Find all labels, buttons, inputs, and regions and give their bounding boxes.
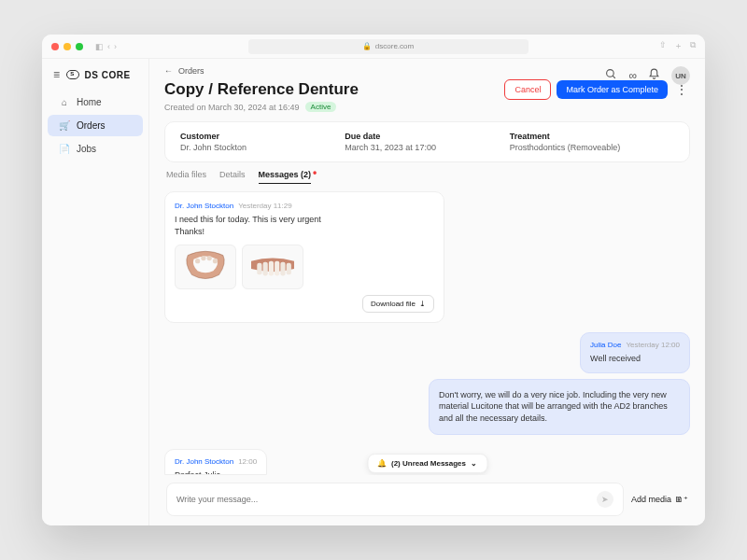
svg-rect-10 [280, 262, 285, 276]
tabs: Media files Details Messages (2) • [164, 170, 690, 184]
main: ∞ UN ← Orders Copy / Reference Denture C… [149, 59, 705, 525]
info-due: Due date March 31, 2023 at 17:00 [345, 132, 509, 152]
share-icon[interactable]: ⇧ [659, 40, 667, 52]
info-label: Due date [345, 132, 509, 141]
bell-icon[interactable] [648, 68, 660, 83]
cart-icon: 🛒 [59, 120, 70, 131]
plus-icon[interactable]: ＋ [674, 40, 683, 52]
status-badge: Active [305, 102, 337, 112]
chevron-down-icon: ⌄ [471, 459, 477, 468]
add-media-button[interactable]: Add media 🗎⁺ [631, 495, 688, 504]
svg-line-1 [613, 76, 616, 78]
bell-alert-icon: 🔔 [377, 459, 387, 468]
unread-messages-button[interactable]: 🔔 (2) Unread Messages ⌄ [367, 454, 487, 473]
svg-rect-6 [257, 263, 261, 275]
send-icon: ➤ [601, 495, 609, 504]
titlebar: ◧ ‹ › 🔒 dscore.com ⇧ ＋ ⧉ [42, 35, 705, 59]
download-file-button[interactable]: Download file ⤓ [362, 295, 434, 313]
tabs-icon[interactable]: ⧉ [690, 40, 696, 52]
browser-nav: ◧ ‹ › [95, 42, 117, 51]
attachment-thumb[interactable] [175, 245, 236, 289]
message-time: Yesterday 11:29 [238, 202, 292, 210]
info-card: Customer Dr. John Stockton Due date Marc… [164, 121, 690, 162]
brand: ≡ S DS CORE [42, 59, 148, 91]
link-icon[interactable]: ∞ [628, 69, 637, 82]
message-body: I need this for today. This is very urge… [175, 214, 434, 237]
svg-rect-7 [263, 262, 268, 276]
tab-messages[interactable]: Messages (2) • [259, 170, 312, 184]
minimize-window-icon[interactable] [63, 43, 71, 50]
info-value: Prosthodontics (Removeable) [510, 143, 674, 152]
message-input[interactable] [176, 495, 597, 504]
denture-arch-icon [176, 245, 235, 288]
browser-forward-icon[interactable]: › [114, 42, 117, 51]
denture-front-icon [243, 245, 303, 288]
svg-point-3 [201, 256, 205, 260]
back-arrow-icon: ← [164, 66, 173, 76]
message-author[interactable]: Dr. John Stockton [175, 202, 233, 210]
close-window-icon[interactable] [51, 43, 59, 50]
lock-icon: 🔒 [362, 42, 372, 50]
logo-icon: S [66, 70, 79, 79]
cancel-button[interactable]: Cancel [504, 79, 551, 100]
svg-rect-9 [275, 261, 279, 276]
sidebar-item-orders[interactable]: 🛒 Orders [48, 115, 143, 136]
svg-point-5 [213, 259, 218, 263]
browser-back-icon[interactable]: ‹ [107, 42, 110, 51]
avatar-initials: UN [675, 72, 686, 80]
subheader: Created on March 30, 2024 at 16:49 Activ… [164, 102, 690, 112]
add-media-icon: 🗎⁺ [675, 495, 688, 504]
brand-name: DS CORE [85, 70, 131, 80]
sidebar-item-label: Jobs [77, 144, 96, 154]
tab-details[interactable]: Details [219, 170, 246, 184]
download-label: Download file [371, 300, 416, 308]
avatar[interactable]: UN [671, 66, 690, 85]
url-bar[interactable]: 🔒 dscore.com [248, 39, 529, 54]
created-text: Created on March 30, 2024 at 16:49 [164, 103, 300, 112]
info-label: Customer [180, 132, 345, 141]
sidebar-toggle-icon[interactable]: ◧ [95, 42, 104, 51]
messages-list: Dr. John Stockton Yesterday 11:29 I need… [164, 191, 690, 475]
sidebar-item-home[interactable]: ⌂ Home [48, 91, 143, 113]
attachment-thumb[interactable] [242, 245, 303, 289]
attachments [175, 245, 434, 289]
message-body: Don't worry, we will do a very nice job.… [439, 389, 680, 425]
info-value: Dr. John Stockton [180, 143, 345, 152]
home-icon: ⌂ [59, 97, 70, 107]
message-incoming-peek: Dr. John Stockton 12:00 Perfect Julia [164, 449, 267, 475]
sidebar-item-label: Home [77, 97, 102, 107]
download-icon: ⤓ [419, 300, 426, 308]
maximize-window-icon[interactable] [76, 43, 83, 50]
message-author[interactable]: Julia Doe [590, 341, 621, 349]
page-title: Copy / Reference Denture [164, 80, 359, 99]
menu-icon[interactable]: ≡ [53, 68, 61, 81]
info-value: March 31, 2023 at 17:00 [345, 143, 509, 152]
info-customer: Customer Dr. John Stockton [180, 132, 345, 152]
svg-rect-8 [269, 261, 274, 276]
message-outgoing: Julia Doe Yesterday 12:00 Well received [580, 332, 690, 373]
document-icon: 📄 [59, 144, 70, 154]
unread-label: (2) Unread Messages [391, 459, 466, 468]
sidebar: ≡ S DS CORE ⌂ Home 🛒 Orders 📄 Jobs [42, 59, 149, 525]
topbar: ∞ UN [590, 59, 705, 92]
send-button[interactable]: ➤ [597, 491, 613, 508]
sidebar-item-jobs[interactable]: 📄 Jobs [48, 138, 143, 160]
message-author[interactable]: Dr. John Stockton [175, 457, 233, 466]
svg-point-4 [207, 256, 212, 260]
breadcrumb-label: Orders [178, 66, 204, 76]
svg-rect-11 [287, 263, 291, 275]
traffic-lights [51, 43, 83, 50]
info-treatment: Treatment Prosthodontics (Removeable) [510, 132, 674, 152]
browser-right-icons: ⇧ ＋ ⧉ [659, 40, 696, 52]
message-incoming: Dr. John Stockton Yesterday 11:29 I need… [164, 191, 444, 323]
message-body: Well received [590, 353, 680, 365]
tab-label: Messages (2) [259, 170, 312, 179]
url-text: dscore.com [375, 42, 414, 50]
info-label: Treatment [510, 132, 674, 141]
message-body: Perfect Julia [175, 469, 257, 475]
unread-dot-icon: • [313, 166, 317, 179]
message-time: Yesterday 12:00 [626, 341, 680, 349]
search-icon[interactable] [605, 68, 617, 83]
tab-media-files[interactable]: Media files [166, 170, 206, 184]
sidebar-item-label: Orders [77, 120, 106, 131]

——————————

**How to complete this task**
Search the material above for the string "incoming", and copy every line in which it turns up.

**Response box**
message-incoming-peek: Dr. John Stockton 12:00 Perfect Julia [164, 449, 267, 475]
message-incoming: Dr. John Stockton Yesterday 11:29 I need… [164, 191, 444, 323]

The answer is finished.